Exercise: Starting at the line that contains "See the attached image. Trace trachea.", return every line down to the end of the records below, exactly as written.

Data for review:
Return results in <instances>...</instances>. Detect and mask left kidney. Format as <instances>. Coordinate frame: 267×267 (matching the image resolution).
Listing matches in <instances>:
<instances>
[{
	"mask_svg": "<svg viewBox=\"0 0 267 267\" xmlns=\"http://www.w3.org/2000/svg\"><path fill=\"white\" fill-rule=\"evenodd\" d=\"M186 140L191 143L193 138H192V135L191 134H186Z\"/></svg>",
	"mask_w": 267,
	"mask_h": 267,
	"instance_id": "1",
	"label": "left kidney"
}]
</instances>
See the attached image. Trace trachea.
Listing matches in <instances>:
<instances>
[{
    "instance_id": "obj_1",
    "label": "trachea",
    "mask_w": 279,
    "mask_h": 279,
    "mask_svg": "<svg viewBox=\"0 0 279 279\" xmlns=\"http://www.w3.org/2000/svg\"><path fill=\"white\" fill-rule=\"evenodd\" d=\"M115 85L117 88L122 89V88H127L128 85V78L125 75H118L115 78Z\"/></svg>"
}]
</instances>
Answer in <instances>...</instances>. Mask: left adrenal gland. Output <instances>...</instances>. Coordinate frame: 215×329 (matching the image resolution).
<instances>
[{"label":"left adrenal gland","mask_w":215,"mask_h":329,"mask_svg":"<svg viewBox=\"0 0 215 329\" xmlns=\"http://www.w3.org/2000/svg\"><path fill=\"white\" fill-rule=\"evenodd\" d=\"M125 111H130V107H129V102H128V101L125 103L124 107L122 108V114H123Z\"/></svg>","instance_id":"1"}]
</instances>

Written solution:
See the attached image. Trace trachea.
Listing matches in <instances>:
<instances>
[{
    "instance_id": "obj_1",
    "label": "trachea",
    "mask_w": 279,
    "mask_h": 279,
    "mask_svg": "<svg viewBox=\"0 0 279 279\" xmlns=\"http://www.w3.org/2000/svg\"><path fill=\"white\" fill-rule=\"evenodd\" d=\"M115 85L117 88L122 89V88H127L128 85V78L125 75H118L115 78Z\"/></svg>"
}]
</instances>
Answer in <instances>...</instances>. Mask: left adrenal gland. Output <instances>...</instances>. Coordinate frame: 215×329 (matching the image resolution).
<instances>
[{"label":"left adrenal gland","mask_w":215,"mask_h":329,"mask_svg":"<svg viewBox=\"0 0 215 329\" xmlns=\"http://www.w3.org/2000/svg\"><path fill=\"white\" fill-rule=\"evenodd\" d=\"M125 111H130V107H129V102H128V101L125 103L124 107L122 108V114H123Z\"/></svg>","instance_id":"1"}]
</instances>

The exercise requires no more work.